SUPPLIED RECORDS section start
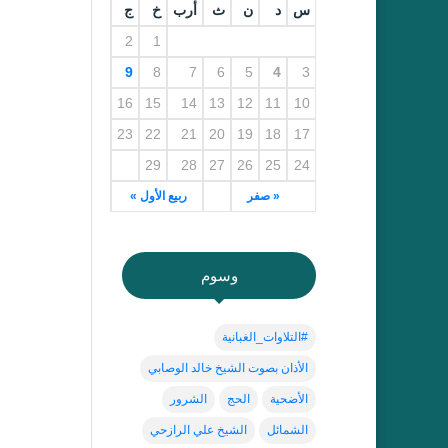
س
د
ن
ث
أرب
خ
ج
2
1
9
8
7
6
5
4
3
16
15
14
13
12
11
10
23
22
21
20
19
18
17
29
28
27
26
25
24
« صفر
ربيع الأول »
وسوم
#التلاوات_الغبانية
الأذان بصوت الشيخ خالد الوصابي
الأضحية
الحج
الشرور
الشمائل
الشيخ علي الرازحي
SUPPLIED RECORDS section end
Reproduce every record above exactly as given, excluding pictures from the result.

س
د
ن
ث
أرب
خ
ج
2
1
9
8
7
6
5
4
3
16
15
14
13
12
11
10
23
22
21
20
19
18
17
29
28
27
26
25
24
« صفر
ربيع الأول »
وسوم
#التلاوات_الغبانية
الأذان بصوت الشيخ خالد الوصابي
الأضحية
الحج
الشرور
الشمائل
الشيخ علي الرازحي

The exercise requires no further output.